Miranda se serenó. Yo contemplé con espanto la visión que llenaba nuestra pantalla.
A una estrella le cuesta mucho tiempo morir, y la reliquia que contemplaba me impresionó por su desmesurada edad. Había brillado durante billones de años hasta que el hidrógeno, su combustible, se extinguiera al fin y aquel horno termonuclear empezara a expulsar su contenido. Una estrella tiene ciertas defensas contra el enfriamiento. Al disminuir su provisión de combustible, comienza por contraerse, elevando la densidad y convirtiendo la energía potencial gravitacional en energía térmica. Entonces toma nueva vida, se convierte en un pigmeo blanco, con una densidad que se eleva a toneladas por centímetro cúbico, y sigue ardiendo de modo estable hasta que se oscurece al fin.

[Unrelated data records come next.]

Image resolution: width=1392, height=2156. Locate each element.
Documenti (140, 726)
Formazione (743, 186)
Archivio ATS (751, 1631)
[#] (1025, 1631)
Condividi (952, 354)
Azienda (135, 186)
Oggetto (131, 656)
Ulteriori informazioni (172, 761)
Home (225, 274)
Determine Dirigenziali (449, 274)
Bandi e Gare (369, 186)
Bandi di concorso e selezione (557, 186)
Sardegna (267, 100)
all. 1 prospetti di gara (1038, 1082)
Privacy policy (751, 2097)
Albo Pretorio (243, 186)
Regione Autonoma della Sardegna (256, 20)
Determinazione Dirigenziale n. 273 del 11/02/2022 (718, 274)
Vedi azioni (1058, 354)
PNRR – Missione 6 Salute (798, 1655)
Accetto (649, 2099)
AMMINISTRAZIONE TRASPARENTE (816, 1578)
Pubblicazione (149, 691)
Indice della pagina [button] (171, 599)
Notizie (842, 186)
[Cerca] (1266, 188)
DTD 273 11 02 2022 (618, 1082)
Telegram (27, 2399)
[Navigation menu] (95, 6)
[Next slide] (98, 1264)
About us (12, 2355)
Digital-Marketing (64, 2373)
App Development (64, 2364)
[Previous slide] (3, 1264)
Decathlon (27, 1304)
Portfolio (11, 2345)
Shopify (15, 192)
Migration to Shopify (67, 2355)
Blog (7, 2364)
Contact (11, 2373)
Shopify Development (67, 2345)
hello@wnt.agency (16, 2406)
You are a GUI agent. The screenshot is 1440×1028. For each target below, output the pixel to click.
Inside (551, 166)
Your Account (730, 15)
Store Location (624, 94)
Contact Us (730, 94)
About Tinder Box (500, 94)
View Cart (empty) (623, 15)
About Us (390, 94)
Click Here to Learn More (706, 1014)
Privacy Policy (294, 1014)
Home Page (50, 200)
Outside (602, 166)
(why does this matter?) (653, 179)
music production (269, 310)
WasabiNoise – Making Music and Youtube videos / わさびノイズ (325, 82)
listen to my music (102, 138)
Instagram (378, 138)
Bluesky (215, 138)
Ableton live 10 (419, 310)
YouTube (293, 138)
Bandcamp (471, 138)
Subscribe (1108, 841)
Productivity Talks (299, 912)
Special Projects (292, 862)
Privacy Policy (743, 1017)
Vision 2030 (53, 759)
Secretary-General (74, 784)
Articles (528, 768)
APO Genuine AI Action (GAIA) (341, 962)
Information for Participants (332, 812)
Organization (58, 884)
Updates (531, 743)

Hemos estudiado esos pigmeos blancos durante siglos y conocemos sus secretos… o creemos conocerlos. Un trozo de materia de un pigmeo blanco se mantiene ahora en órbita en torno al observatorio de Plutón para incrementar nuestra iluminación.
Pero la estrella de nuestra pantalla era distinta.
En tiempos, había sido una estrella muy grande, mayor que el límite de Chandrasekhar, 1,2 masas solares. Por lo tanto, no se contentó con reducirse paso a paso a la condición de un pigmeo blanco. El núcleo estelar se hizo tan denso que la catástrofe llegó antes que la estabilidad. Cuando hubo convertido todo su hidrógeno en hierro-56, cayó en un colapso catastrófico y se convirtió en supernova. Una onda de shock atravesó el núcleo, convirtiendo la energía cinética del colapso en calor, vomitando neutrinos. La envoltura de la estrella alcanzó temperaturas por encima de los doscientos mil millones de grados. La energía térmica se transformó en radiación intensa, surgiendo de la estrella agonizante, y esparciendo la luminosidad de una galaxia por un momento breve y espasmódico.